# Dark Eldar Colour schemes...



## Orochi (Jan 28, 2009)

Righto, I decided (upon purchasing parts for a new DE lord), that i wanted to begin afresh.

I past collected a 'Kabal of the Black heart' army, the one led by Asdrubeal Vect.

This colour scheme was heavily black, Silver Trim and spikes, Gold Decoration and Blood red helmets. Plumes would vary from squad to squad. This is GW bog standard DE army.

But, i have had a change of heart, and don't want to re-paint all 5k points ish.
So im beginning in pasteurs new.

I have hit upon 4 schemes.

A dark blue with silver trim etc. Much like the one on the front of the Dark Eldar codex. I would use Whites on details, and all cloth would be black/Charcoal. Blades would be silver.

OR

Black base with a Neon Green trim. Armour areas would be heavily varnished in gloss varnish.
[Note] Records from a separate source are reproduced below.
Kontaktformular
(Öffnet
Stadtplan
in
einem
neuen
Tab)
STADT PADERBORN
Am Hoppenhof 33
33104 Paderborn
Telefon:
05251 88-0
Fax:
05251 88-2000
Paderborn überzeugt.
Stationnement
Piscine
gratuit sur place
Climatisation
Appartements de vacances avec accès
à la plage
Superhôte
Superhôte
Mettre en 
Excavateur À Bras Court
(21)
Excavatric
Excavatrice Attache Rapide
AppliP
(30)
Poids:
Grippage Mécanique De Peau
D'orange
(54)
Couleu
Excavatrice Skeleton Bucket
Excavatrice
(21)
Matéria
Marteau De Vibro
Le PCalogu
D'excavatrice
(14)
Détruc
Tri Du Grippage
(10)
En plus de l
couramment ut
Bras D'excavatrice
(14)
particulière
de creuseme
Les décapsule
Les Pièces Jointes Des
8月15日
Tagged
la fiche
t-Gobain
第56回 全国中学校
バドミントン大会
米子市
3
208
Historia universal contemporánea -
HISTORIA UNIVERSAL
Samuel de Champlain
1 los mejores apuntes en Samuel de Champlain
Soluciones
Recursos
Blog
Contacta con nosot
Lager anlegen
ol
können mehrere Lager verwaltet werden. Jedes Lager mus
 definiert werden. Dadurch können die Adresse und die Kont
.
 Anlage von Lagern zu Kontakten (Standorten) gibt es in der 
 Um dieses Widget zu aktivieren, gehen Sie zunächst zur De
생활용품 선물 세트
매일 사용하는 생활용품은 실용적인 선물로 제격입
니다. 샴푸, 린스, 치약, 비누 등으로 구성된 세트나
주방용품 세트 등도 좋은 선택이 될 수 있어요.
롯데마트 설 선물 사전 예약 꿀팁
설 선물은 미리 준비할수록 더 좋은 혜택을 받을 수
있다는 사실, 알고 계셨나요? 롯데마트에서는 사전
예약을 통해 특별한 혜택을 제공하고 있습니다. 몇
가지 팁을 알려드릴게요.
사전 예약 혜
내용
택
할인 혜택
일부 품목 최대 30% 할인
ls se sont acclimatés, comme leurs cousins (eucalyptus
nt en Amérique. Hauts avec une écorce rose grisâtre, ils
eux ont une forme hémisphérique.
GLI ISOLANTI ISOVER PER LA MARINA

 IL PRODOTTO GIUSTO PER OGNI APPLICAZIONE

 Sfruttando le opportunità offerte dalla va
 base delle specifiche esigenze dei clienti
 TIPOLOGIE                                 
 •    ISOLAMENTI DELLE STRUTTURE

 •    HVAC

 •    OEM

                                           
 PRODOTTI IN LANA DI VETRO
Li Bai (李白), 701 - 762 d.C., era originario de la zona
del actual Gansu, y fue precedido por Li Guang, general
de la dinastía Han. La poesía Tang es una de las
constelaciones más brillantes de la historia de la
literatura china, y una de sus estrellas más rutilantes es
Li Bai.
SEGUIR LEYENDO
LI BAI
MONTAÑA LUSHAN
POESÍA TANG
Skulls/face masks would be gleaming White (6 or so coats worth). Plumes would be reds/greys. Cloth would be black or white. Blades would be silver.

OR

Same as above, but Neon Pink instead of green.

OR 

Same as the above again, but with birght purple instead of Green.

What do you think?

(Lord will be on the WIP soon, along with a couple of warriors, just waiting for GS and parts to arrive)


----------



## Pandorav3 (Jan 30, 2009)

I'd personally do the dark blue trim with silver.


----------



## morfangdakka (Dec 31, 2006)

The dark blue with silver looks good that is how I painted one of my dark eldar armies. 
You could of course go very radical like I did and painted mine bone white armor with dark red trim.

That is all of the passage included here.